You Had Me At Christmas: A Holiday Anthology(58)
He sat back in his seat and read the message. Curtis thanked him for the offer of work, then told him that they would be sure to contact him if they had lingering issues with Terry that Curtis couldn’t solve. But right now, we’re good, he’d written.
He hit the “reply” button. We’re a team, he typed, then deleted it. They had been a team. Curtis would be sure to point out again that they had both been asked to stay with Terry in her new home and Marc had turned the offer down.
Better to stay with the simple, We should talk again. Curtis had always thought they were good. Throughout the entire building process, it had been Marc who had pushed for tighter code, better security, more encryption, fewer holes. Curtis’s strength was writing code; Marc’s was fixing it.
Good editors were never given the credit they were due. Or that had been how Marc had felt when they were in negotiations and all the attention had been given to Curtis.
“Here ya go.”
The waitress’s voice startled him out of the lies he was about to start telling himself. He had been offered a job, just as Curtis had, and he’d rejected it because he hadn’t felt like his ego was being stroked enough. That impulsive rejection was his fault. It’s why he was on the outside, an elegant solution running circles in his mind, and Curtis was on the inside, ignoring him.
“Hey, this smells good.” The bacon was thick and crispy, not too much fat. The purple syrup smelled sweet and tart, like it would make him pucker and his dentist cringe in the best possible way. The pancakes themselves smelled like butter.
“Babe knows what she’s doing,” his waitress answered as she took a step back, putting distance between them, their shared laughter nothing but a memory.
“Can I ask you a question?”
She raised a pale eyebrow at him, and he held his hands up. “I’m not trying to hit on you, I promise.”
Doubt shadowed her face. Maybe it was due to how tired she was, but reactions flittered across her face like a movie he would never get bored watching.
“Okay,” he said, waving a hand. “Men who aren’t hitting on women always swear they aren’t. It’s the oldest trick in the book. But look, I’m at loose ends until Saturday and am driving around exploring stuff. Got any local recommendations?”
“What kind of stuff?” Her face relaxed a little. Though she still looked tired, he could tell that curiosity had caught hold of her.
“Anything, really. I’m between jobs for a while and packed my winter with sightseeing and skiing. I came to Idaho to see some cool things, so maybe you know of some cool things.” God, he sounded like an idiot. Several million dollars in the bank and technology articles about his work hadn’t done anything for his ability to talk to women. Confidence in one didn’t mean confidence in the other.

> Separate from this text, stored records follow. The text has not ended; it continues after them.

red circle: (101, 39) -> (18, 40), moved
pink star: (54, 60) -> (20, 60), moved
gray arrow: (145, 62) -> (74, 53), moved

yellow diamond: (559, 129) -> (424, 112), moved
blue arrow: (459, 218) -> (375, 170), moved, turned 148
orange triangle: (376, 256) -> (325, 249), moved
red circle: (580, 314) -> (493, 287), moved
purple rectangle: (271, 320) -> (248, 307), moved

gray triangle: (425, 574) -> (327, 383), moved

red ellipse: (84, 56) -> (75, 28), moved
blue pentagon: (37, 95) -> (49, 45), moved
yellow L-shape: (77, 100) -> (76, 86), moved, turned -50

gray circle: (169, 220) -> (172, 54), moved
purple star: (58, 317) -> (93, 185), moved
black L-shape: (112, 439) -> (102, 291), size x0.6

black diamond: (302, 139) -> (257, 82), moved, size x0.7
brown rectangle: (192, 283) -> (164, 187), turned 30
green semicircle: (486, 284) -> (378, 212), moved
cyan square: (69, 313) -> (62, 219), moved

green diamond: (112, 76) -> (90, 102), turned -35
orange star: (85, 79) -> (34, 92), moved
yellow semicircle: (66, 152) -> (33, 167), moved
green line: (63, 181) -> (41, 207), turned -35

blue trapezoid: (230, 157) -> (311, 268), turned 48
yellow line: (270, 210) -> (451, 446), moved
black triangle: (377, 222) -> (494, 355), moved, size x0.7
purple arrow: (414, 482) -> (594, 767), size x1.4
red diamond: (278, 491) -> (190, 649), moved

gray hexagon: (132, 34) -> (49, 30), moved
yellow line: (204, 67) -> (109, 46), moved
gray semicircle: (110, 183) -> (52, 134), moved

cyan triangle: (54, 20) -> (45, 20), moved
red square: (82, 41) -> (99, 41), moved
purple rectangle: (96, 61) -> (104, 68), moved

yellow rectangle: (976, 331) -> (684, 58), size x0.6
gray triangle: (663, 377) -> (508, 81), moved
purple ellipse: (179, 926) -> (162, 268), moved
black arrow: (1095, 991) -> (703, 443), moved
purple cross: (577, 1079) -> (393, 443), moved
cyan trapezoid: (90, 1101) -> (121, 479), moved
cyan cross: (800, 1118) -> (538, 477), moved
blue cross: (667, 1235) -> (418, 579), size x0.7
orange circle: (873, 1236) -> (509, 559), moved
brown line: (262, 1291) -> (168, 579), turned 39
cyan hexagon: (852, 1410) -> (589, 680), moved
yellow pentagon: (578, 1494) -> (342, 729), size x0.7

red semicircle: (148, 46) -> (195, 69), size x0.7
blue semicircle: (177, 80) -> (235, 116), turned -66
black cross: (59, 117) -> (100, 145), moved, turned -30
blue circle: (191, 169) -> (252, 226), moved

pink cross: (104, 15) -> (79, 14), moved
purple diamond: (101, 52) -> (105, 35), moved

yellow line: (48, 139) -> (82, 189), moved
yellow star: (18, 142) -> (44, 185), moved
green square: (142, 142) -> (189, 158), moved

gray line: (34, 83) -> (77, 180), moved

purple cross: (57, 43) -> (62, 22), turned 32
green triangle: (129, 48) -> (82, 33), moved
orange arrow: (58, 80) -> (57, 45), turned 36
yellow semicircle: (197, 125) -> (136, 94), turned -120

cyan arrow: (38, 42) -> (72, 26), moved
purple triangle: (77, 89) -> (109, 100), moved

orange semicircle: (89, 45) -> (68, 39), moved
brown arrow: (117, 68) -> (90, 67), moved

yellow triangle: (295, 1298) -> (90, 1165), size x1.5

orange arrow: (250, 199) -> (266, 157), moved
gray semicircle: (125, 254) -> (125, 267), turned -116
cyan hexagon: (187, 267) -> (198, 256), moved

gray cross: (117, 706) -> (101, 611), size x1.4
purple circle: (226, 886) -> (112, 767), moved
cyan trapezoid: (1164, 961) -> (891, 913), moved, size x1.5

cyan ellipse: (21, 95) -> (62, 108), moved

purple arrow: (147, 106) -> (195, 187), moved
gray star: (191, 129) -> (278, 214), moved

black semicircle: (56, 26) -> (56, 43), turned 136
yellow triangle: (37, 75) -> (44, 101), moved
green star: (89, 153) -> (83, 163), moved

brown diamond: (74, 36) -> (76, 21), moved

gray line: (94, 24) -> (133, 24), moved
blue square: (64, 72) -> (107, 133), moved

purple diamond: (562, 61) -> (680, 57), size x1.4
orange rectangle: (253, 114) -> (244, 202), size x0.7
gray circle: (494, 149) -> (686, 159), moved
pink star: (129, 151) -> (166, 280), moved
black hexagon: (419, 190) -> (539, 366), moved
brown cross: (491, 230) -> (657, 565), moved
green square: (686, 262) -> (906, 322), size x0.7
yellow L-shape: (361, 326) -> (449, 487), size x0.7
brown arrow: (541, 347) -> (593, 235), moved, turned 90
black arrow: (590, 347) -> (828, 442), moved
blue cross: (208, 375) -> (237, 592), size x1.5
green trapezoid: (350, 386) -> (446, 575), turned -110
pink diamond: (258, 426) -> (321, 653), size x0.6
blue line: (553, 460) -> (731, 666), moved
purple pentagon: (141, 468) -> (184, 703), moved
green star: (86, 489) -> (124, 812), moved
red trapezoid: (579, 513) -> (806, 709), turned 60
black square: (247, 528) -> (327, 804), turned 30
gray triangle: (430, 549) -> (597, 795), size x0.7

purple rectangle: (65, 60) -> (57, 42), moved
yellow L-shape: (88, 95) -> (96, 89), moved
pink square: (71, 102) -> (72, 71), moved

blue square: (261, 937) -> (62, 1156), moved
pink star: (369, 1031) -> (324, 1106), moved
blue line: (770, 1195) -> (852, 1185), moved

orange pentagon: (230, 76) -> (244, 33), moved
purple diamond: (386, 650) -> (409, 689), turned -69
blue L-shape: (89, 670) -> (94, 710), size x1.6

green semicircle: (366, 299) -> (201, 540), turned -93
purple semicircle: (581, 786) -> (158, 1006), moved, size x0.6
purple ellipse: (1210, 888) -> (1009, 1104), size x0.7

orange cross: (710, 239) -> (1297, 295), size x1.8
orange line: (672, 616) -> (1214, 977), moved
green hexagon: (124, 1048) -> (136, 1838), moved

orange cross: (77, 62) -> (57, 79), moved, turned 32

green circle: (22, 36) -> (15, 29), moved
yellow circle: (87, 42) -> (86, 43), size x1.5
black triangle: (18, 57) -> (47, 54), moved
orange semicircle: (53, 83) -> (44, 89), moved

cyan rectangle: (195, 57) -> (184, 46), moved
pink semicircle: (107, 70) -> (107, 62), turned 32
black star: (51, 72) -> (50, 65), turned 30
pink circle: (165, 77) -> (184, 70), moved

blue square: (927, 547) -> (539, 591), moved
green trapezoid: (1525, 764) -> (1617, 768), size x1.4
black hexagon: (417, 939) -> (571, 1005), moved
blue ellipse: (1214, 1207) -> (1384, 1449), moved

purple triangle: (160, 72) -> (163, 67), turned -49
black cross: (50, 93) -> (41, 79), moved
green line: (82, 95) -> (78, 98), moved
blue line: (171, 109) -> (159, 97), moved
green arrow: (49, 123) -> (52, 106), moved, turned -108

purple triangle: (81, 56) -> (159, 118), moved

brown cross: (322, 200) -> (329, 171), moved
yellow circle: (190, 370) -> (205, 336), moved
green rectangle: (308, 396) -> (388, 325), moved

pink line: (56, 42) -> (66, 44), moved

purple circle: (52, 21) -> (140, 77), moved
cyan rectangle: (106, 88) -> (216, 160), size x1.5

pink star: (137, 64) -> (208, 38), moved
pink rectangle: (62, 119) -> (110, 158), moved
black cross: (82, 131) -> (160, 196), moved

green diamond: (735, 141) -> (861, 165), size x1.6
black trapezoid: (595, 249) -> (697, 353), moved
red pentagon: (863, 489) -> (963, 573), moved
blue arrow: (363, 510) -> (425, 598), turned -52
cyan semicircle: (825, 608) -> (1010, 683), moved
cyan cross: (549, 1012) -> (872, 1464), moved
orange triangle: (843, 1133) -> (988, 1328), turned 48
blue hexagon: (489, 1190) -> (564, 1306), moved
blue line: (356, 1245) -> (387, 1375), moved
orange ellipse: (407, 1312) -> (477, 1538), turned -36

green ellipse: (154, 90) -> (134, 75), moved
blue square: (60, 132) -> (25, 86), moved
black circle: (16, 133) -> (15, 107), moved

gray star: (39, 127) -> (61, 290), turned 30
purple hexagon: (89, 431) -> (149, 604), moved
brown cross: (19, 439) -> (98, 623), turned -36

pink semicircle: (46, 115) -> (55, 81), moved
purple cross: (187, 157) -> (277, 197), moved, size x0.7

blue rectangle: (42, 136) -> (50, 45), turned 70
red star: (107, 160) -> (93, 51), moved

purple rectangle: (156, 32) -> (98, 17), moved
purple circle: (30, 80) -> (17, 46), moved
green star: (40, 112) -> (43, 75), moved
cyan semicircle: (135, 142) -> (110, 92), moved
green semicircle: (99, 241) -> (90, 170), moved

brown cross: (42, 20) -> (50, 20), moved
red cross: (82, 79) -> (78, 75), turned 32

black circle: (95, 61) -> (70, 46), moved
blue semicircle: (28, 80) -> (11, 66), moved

“You came here to see cool things? In the winter?” Her head jutted forward, and her brow furrowed. He’d had a full-sized poodle as a kid and she’d had the same look whenever he’d asked her to do something ridiculous. He hid his smile at the thought. His waitress probably wouldn’t appreciate the comparison, even though he’d loved that dog.
“Technically, it’s still fall,” he corrected. “For another week or so.”
The sanctimony he could hear in his own voice opened her mouth completely, either in confusion or disbelief, he couldn’t tell. But the only sound that came out was a huff. He’d knocked the words right out of her.
Smooth, as always. Correcting strangers was his most charming move. Worked . . . never. It had never worked.
“Sorry,” he said, trying for as much sincerity as he’d had smug correctness. “I can be a pompous ass. I’d say ignore me, but I wouldn’t be able to ignore me, especially when I’m at my worst.” He paused and then changed the subject. “But yeah . . . It’s cold, but I couldn’t help the timing, and I’ve never been to Idaho. There’s got to be something around here I can check out. The biggest ball of yarn. A Jolly Green Giant statue. Something.”
Finally, she shook her head. “Well, if you are hitting on me, you’re doing a terrible job of it.” She sounded amazed, so there was that. He’d leave an impression, and sometimes that was all he could hope for.
He laughed at himself and his own failures. “What’s even more sad is that this would be one of my better efforts. If I were hitting on you right now, that is. Which I’m not.”
She laughed with him, their connection from earlier reestablished. Then she turned her long neck to yell over her shoulder. “Hey, Babe, is the submarine museum open?”
“Now? No,” came an incredulous voice from the kitchen. Babe, he gathered, was the diner’s namesake and the woman responsible for the amazing smells.
“Submarine museum? That sounds cool.” He hadn’t expected anything so interesting when he’d made his plans.
When she shook her head, he caught sight of little red bows at the top of her bell earrings. “It’s a museum in an old Navy jail. They did training up here back in World War II. And they test submarines there, if you can believe it. But the museum is closed in the winter.”
“What about the Wolf People?” Babe called out from the kitchen.
“Wolf People?” He liked technology, but he’d been staring at computers for too many years. Animals would be a nice break. “Now that sounds interesting.”